AL is a creator I have admired since middle school. In my first year of high school, I quietly wrote this passage in my QQ Space:

My goal is simple. To live a carefree life. Everyone is the same. But every day, anxiety lingers around me. And I admire those understanding wise people; they are capable and strong enough to self-satisfy goals that seem grander to me.
In the narrow reality I live in, that strong peer who won the national award appears incredibly wise to me. In the online world I know, whether it is Miss AL or Sura, or others, what I pay attention to is their ability and talent. And their wisdom.
To put it bluntly, I feel heartfelt admiration for those who have mastered multiple languages. In my view, those who can master other languages must be people of iron-willed effort.
Perhaps it is their interest, perhaps it is their need. But their wisdom and effort converge into their ability and talent. A temperament different from ordinary people, shining in the mundane dust.
It’s the comparison, isn’t it? It is because of the comparison that I feel lost. I know I don’t have that temperament. I know I haven’t put in that effort. My will to be lazy has become my main subject. To use an unpleasant phrase, I seem to be just an ordinary person who only knows how to study, eat, sleep, and play—one fraction of the countless masses.
I am far worse than I thought in my heart. My will has created my confusion.
Can I really achieve that dream? I haven’t even taken the actions of so-called hard work. It’s like the natural beauty in front of the house, yet I have never stepped out of the door. So, how can I, who shouts daily from my bed about the beautiful scenery and how I must see it, ever achieve any results without action…?

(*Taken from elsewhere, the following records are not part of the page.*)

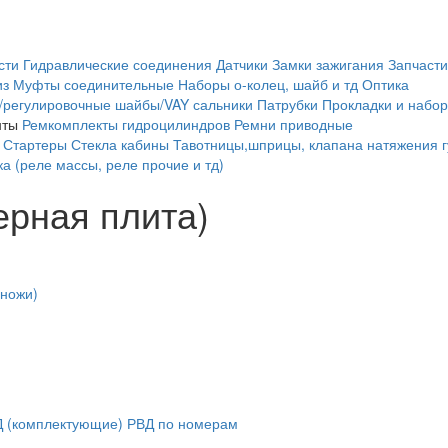
сти
Гидравлические соединения
Датчики
Замки зажигания
Запчасти
из
Муфты соединительные
Наборы о-колец, шайб и тд
Оптика
/регулировочные шайбы/VAY сальники
Патрубки
Прокладки и набор
нты
Ремкомплекты гидроцилиндров
Ремни приводные
Стартеры
Стекла кабины
Тавотницы,шприцы, клапана натяжения 
а (реле массы, реле прочие и тд)
ерная плита)
 ножи)
 (комплектующие)
РВД по номерам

Innate inferiority, perhaps that was appropriate for the past me.
Maybe it fits the current me just as well. The anxiety of not being able to climb to the top stems from not believing that I am the best, yet as the eldest sister, I must set an example, and as a “left-behind child,” I must excel in studies, otherwise, what awaits is disappointment. But my rebellious phase has arrived; I truly want to break away.

Actually, while writing this, I still had a fleeting thought that what I’m writing is “cliché and common.” After dragging on for so long, it’s just a simple principle: the meaning of To be yourself. But then I thought, taking a truth that everyone knows, walking through it again with one’s own unique life experience, and then telling it to others—perhaps that is what literature and art are.


I will continue to be anxious. This is an inevitable event. And my emotions are not always stable; I am even considering going to a hospital for diagnosis and treatment to stabilize the pathological issues caused by my emotions. But for now, all I can tell myself is: Why not just let myself sink? Because I am too tired. One late night, half spent on anxiety, half spent on tears—naturally, the daytime me wants to do nothing.

I can no longer deceive myself by saying I must be positive, nor hint to myself to walk in a positive direction. I will go wherever I want, even if it is in a negative direction. I also will not remind myself to get positive again after sinking. Regardless of the future, immediate joy is enough.